=== YOUR ASSIGNMENT ===
Please retype the records below exactly as they appear, but leave out the pictures.

(Saved entries)
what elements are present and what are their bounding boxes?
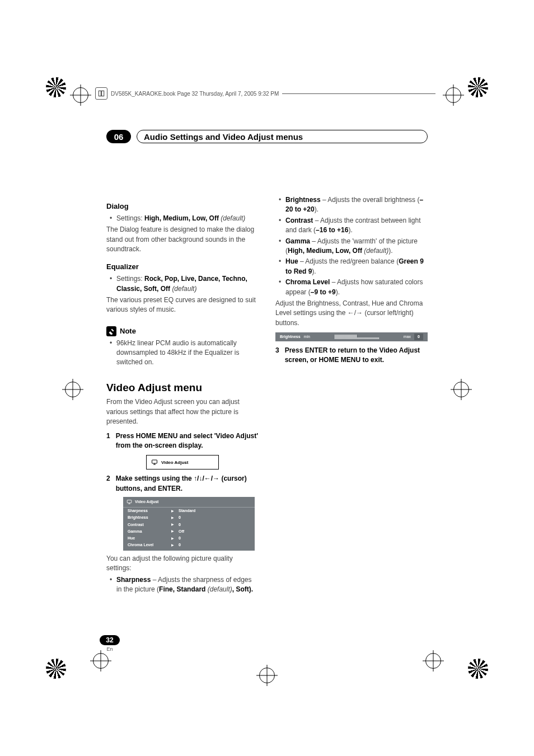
equalizer-heading: Equalizer <box>106 262 259 273</box>
chapter-bar: 06 Audio Settings and Video Adjust menus <box>106 130 428 143</box>
end: , Soft). <box>232 585 253 593</box>
book-icon <box>95 87 107 100</box>
osd-row-label: Brightness <box>128 515 171 520</box>
t: ). <box>348 226 352 234</box>
osd-row: Contrast▶0 <box>123 522 255 528</box>
osd-row: Chroma Level▶0 <box>123 542 255 548</box>
step-num: 1 <box>106 431 110 451</box>
osd-row-label: Hue <box>128 536 171 541</box>
triangle-icon: ▶ <box>171 509 174 514</box>
chapter-number: 06 <box>106 130 131 143</box>
chapter-title: Audio Settings and Video Adjust menus <box>144 132 303 142</box>
registration-mark-icon <box>453 382 469 397</box>
registration-mark-icon <box>93 653 109 669</box>
vam-intro: From the Video Adjust screen you can adj… <box>106 397 259 426</box>
arrow-down-icon: ↓ <box>199 475 202 482</box>
step-3: 3 Press ENTER to return to the Video Adj… <box>275 346 428 365</box>
default-note: (default) <box>221 214 245 222</box>
book-header: DV585K_KARAOKE.book Page 32 Thursday, Ap… <box>95 87 439 100</box>
note-text: 96kHz linear PCM audio is automatically … <box>116 339 259 368</box>
eq-settings: Settings: Rock, Pop, Live, Dance, Techno… <box>116 274 259 294</box>
osd-label: Video Adjust <box>161 459 188 466</box>
right-column: Brightness – Adjusts the overall brightn… <box>275 194 428 597</box>
osd-row: Brightness▶0 <box>123 514 255 521</box>
t: – Adjusts the overall brightness ( <box>321 196 420 204</box>
osd-row-label: Gamma <box>128 529 171 534</box>
osd-row-label: Chroma Level <box>128 542 171 548</box>
osd-row: Sharpness▶Standard <box>123 508 255 514</box>
osd-row-value: Off <box>179 529 184 534</box>
t: ). <box>336 288 340 296</box>
osd-brightness-bar: Brightness min max 0 <box>275 332 428 341</box>
svg-rect-1 <box>127 500 132 503</box>
step-text: Press ENTER to return to the Video Adjus… <box>285 346 428 365</box>
note-label: Note <box>120 326 136 337</box>
registration-mark-icon <box>446 87 461 103</box>
triangle-icon: ▶ <box>171 543 174 548</box>
monitor-icon <box>127 499 132 505</box>
eq-body: The various preset EQ curves are designe… <box>106 295 259 315</box>
step-text: Make settings using the ↑/↓/←/→ (cursor)… <box>116 474 259 494</box>
registration-mark-icon <box>73 87 88 103</box>
t: ). <box>312 267 316 275</box>
osd-row-value: 0 <box>179 542 181 548</box>
vals: High, Medium, Low, Off <box>288 247 362 255</box>
after-panel-text: You can adjust the following picture qua… <box>106 554 259 574</box>
osd-row-label: Sharpness <box>128 508 171 514</box>
printer-mark <box>468 659 488 679</box>
sharpness-item: Sharpness – Adjusts the sharpness of edg… <box>116 575 259 595</box>
step-2: 2 Make settings using the ↑/↓/←/→ (curso… <box>106 474 259 494</box>
left-column: Dialog Settings: High, Medium, Low, Off … <box>106 194 259 597</box>
osd-panel-title: Video Adjust <box>135 499 158 505</box>
lead: Sharpness <box>116 576 151 584</box>
book-header-text: DV585K_KARAOKE.book Page 32 Thursday, Ap… <box>111 91 279 97</box>
dialog-heading: Dialog <box>106 201 259 212</box>
video-adjust-heading: Video Adjust menu <box>106 380 259 396</box>
chapter-title-wrap: Audio Settings and Video Adjust menus <box>137 130 428 143</box>
monitor-icon <box>151 459 158 466</box>
dialog-settings: Settings: High, Medium, Low, Off (defaul… <box>116 214 259 223</box>
lead: Gamma <box>285 237 310 245</box>
page-num-value: 32 <box>100 635 120 645</box>
def: (default) <box>208 585 232 593</box>
page-lang: En <box>100 646 120 652</box>
arrow-left-icon: ← <box>204 475 211 482</box>
triangle-icon: ▶ <box>171 536 174 541</box>
osd-row-value: 0 <box>179 515 181 520</box>
range: –16 to +16 <box>316 226 348 234</box>
gamma-item: Gamma – Adjusts the 'warmth' of the pict… <box>285 237 428 256</box>
brightness-item: Brightness – Adjusts the overall brightn… <box>285 195 428 215</box>
osd-video-adjust-small: Video Adjust <box>146 455 219 469</box>
step-text: Press HOME MENU and select 'Video Adjust… <box>116 431 259 451</box>
hue-item: Hue – Adjusts the red/green balance (Gre… <box>285 257 428 276</box>
osd-row-value: 0 <box>179 522 181 528</box>
arrow-up-icon: ↑ <box>194 475 197 482</box>
registration-mark-icon <box>65 382 81 397</box>
osd-row: Gamma▶Off <box>123 528 255 535</box>
lead: Brightness <box>285 196 321 204</box>
printer-mark <box>46 659 66 679</box>
values: High, Medium, Low, Off <box>144 214 219 222</box>
label: Settings: <box>116 214 144 222</box>
lead: Chroma Level <box>285 278 330 286</box>
triangle-icon: ▶ <box>171 529 174 534</box>
adjust-paragraph: Adjust the Brightness, Contrast, Hue and… <box>275 299 428 328</box>
arrow-left-icon: ← <box>348 309 354 317</box>
osd-row-value: 0 <box>179 536 181 541</box>
registration-mark-icon <box>259 668 275 683</box>
note-icon <box>106 326 116 336</box>
bar-max: max <box>404 334 411 340</box>
triangle-icon: ▶ <box>171 522 174 527</box>
page-content: 06 Audio Settings and Video Adjust menus… <box>106 130 428 655</box>
dialog-body: The Dialog feature is designed to make t… <box>106 225 259 254</box>
step-num: 3 <box>275 346 279 365</box>
chroma-item: Chroma Level – Adjusts how saturated col… <box>285 278 428 297</box>
def: (default) <box>364 247 388 255</box>
t: – Adjusts the red/green balance ( <box>298 257 399 265</box>
bar-label: Brightness <box>280 334 301 340</box>
osd-row-label: Contrast <box>128 522 171 528</box>
osd-video-adjust-panel: Video Adjust Sharpness▶StandardBrightnes… <box>123 497 255 551</box>
t: ). <box>388 247 392 255</box>
triangle-icon: ▶ <box>171 515 174 520</box>
bar-min: min <box>304 334 310 340</box>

=== EXPECTED ANSWER ===
what elements are present and what are their bounding boxes?
equalizer-heading: Equalizer <box>106 262 259 273</box>
chapter-bar: 06 Audio Settings and Video Adjust menus <box>106 130 428 143</box>
end: , Soft). <box>232 585 253 593</box>
book-icon <box>95 87 107 100</box>
osd-row-label: Brightness <box>128 515 171 520</box>
t: ). <box>348 226 352 234</box>
osd-row: Contrast▶0 <box>123 522 255 528</box>
osd-row: Chroma Level▶0 <box>123 542 255 548</box>
step-num: 1 <box>106 431 110 451</box>
osd-row-label: Hue <box>128 536 171 541</box>
triangle-icon: ▶ <box>171 509 174 514</box>
chapter-number: 06 <box>106 130 131 143</box>
chapter-title: Audio Settings and Video Adjust menus <box>144 132 303 142</box>
registration-mark-icon <box>453 382 469 397</box>
registration-mark-icon <box>93 653 109 669</box>
vam-intro: From the Video Adjust screen you can adj… <box>106 397 259 426</box>
arrow-down-icon: ↓ <box>199 475 202 482</box>
step-3: 3 Press ENTER to return to the Video Adj… <box>275 346 428 365</box>
default-note: (default) <box>221 214 245 222</box>
book-header: DV585K_KARAOKE.book Page 32 Thursday, Ap… <box>95 87 439 100</box>
note-text: 96kHz linear PCM audio is automatically … <box>116 339 259 368</box>
eq-settings: Settings: Rock, Pop, Live, Dance, Techno… <box>116 274 259 294</box>
osd-label: Video Adjust <box>161 459 188 466</box>
right-column: Brightness – Adjusts the overall brightn… <box>275 194 428 597</box>
osd-row: Brightness▶0 <box>123 514 255 521</box>
t: – Adjusts the overall brightness ( <box>321 196 420 204</box>
osd-row-label: Gamma <box>128 529 171 534</box>
osd-row-label: Chroma Level <box>128 542 171 548</box>
osd-row: Sharpness▶Standard <box>123 508 255 514</box>
osd-row-value: Off <box>179 529 184 534</box>
t: ). <box>336 288 340 296</box>
osd-brightness-bar: Brightness min max 0 <box>275 332 428 341</box>
svg-rect-1 <box>127 500 132 503</box>
step-text: Press ENTER to return to the Video Adjus… <box>285 346 428 365</box>
note-label: Note <box>120 326 136 337</box>
registration-mark-icon <box>446 87 461 103</box>
triangle-icon: ▶ <box>171 543 174 548</box>
monitor-icon <box>127 499 132 505</box>
eq-body: The various preset EQ curves are designe… <box>106 295 259 315</box>
step-text: Make settings using the ↑/↓/←/→ (cursor)… <box>116 474 259 494</box>
registration-mark-icon <box>73 87 88 103</box>
t: ). <box>312 267 316 275</box>
osd-row-value: 0 <box>179 542 181 548</box>
vals: High, Medium, Low, Off <box>288 247 362 255</box>
after-panel-text: You can adjust the following picture qua… <box>106 554 259 574</box>
osd-row-label: Sharpness <box>128 508 171 514</box>
printer-mark <box>468 659 488 679</box>
sharpness-item: Sharpness – Adjusts the sharpness of edg… <box>116 575 259 595</box>
step-2: 2 Make settings using the ↑/↓/←/→ (curso… <box>106 474 259 494</box>
left-column: Dialog Settings: High, Medium, Low, Off … <box>106 194 259 597</box>
osd-panel-title: Video Adjust <box>135 499 158 505</box>
lead: Sharpness <box>116 576 151 584</box>
book-header-text: DV585K_KARAOKE.book Page 32 Thursday, Ap… <box>111 91 279 97</box>
dialog-heading: Dialog <box>106 201 259 212</box>
video-adjust-heading: Video Adjust menu <box>106 380 259 396</box>
chapter-title-wrap: Audio Settings and Video Adjust menus <box>137 130 428 143</box>
monitor-icon <box>151 459 158 466</box>
dialog-settings: Settings: High, Medium, Low, Off (defaul… <box>116 214 259 223</box>
lead: Gamma <box>285 237 310 245</box>
page-num-value: 32 <box>100 635 120 645</box>
def: (default) <box>208 585 232 593</box>
page-lang: En <box>100 646 120 652</box>
arrow-left-icon: ← <box>204 475 211 482</box>
triangle-icon: ▶ <box>171 536 174 541</box>
osd-row-value: 0 <box>179 515 181 520</box>
range: –16 to +16 <box>316 226 348 234</box>
gamma-item: Gamma – Adjusts the 'warmth' of the pict… <box>285 237 428 256</box>
brightness-item: Brightness – Adjusts the overall brightn… <box>285 195 428 215</box>
osd-video-adjust-small: Video Adjust <box>146 455 219 469</box>
step-text: Press HOME MENU and select 'Video Adjust… <box>116 431 259 451</box>
hue-item: Hue – Adjusts the red/green balance (Gre… <box>285 257 428 276</box>
osd-row-value: 0 <box>179 522 181 528</box>
arrow-up-icon: ↑ <box>194 475 197 482</box>
registration-mark-icon <box>65 382 81 397</box>
osd-row: Gamma▶Off <box>123 528 255 535</box>
lead: Brightness <box>285 196 321 204</box>
printer-mark <box>46 659 66 679</box>
values: High, Medium, Low, Off <box>144 214 219 222</box>
label: Settings: <box>116 214 144 222</box>
lead: Chroma Level <box>285 278 330 286</box>
triangle-icon: ▶ <box>171 529 174 534</box>
adjust-paragraph: Adjust the Brightness, Contrast, Hue and… <box>275 299 428 328</box>
arrow-left-icon: ← <box>348 309 354 317</box>
osd-row-value: 0 <box>179 536 181 541</box>
registration-mark-icon <box>259 668 275 683</box>
note-icon <box>106 326 116 336</box>
bar-max: max <box>404 334 411 340</box>
triangle-icon: ▶ <box>171 522 174 527</box>
page-content: 06 Audio Settings and Video Adjust menus… <box>106 130 428 655</box>
dialog-body: The Dialog feature is designed to make t… <box>106 225 259 254</box>
step-num: 3 <box>275 346 279 365</box>
chroma-item: Chroma Level – Adjusts how saturated col… <box>285 278 428 297</box>
def: (default) <box>364 247 388 255</box>
t: – Adjusts the red/green balance ( <box>298 257 399 265</box>
bar-label: Brightness <box>280 334 301 340</box>
osd-row-label: Contrast <box>128 522 171 528</box>
osd-video-adjust-panel: Video Adjust Sharpness▶StandardBrightnes… <box>123 497 255 551</box>
t: ). <box>388 247 392 255</box>
triangle-icon: ▶ <box>171 515 174 520</box>
bar-min: min <box>304 334 310 340</box>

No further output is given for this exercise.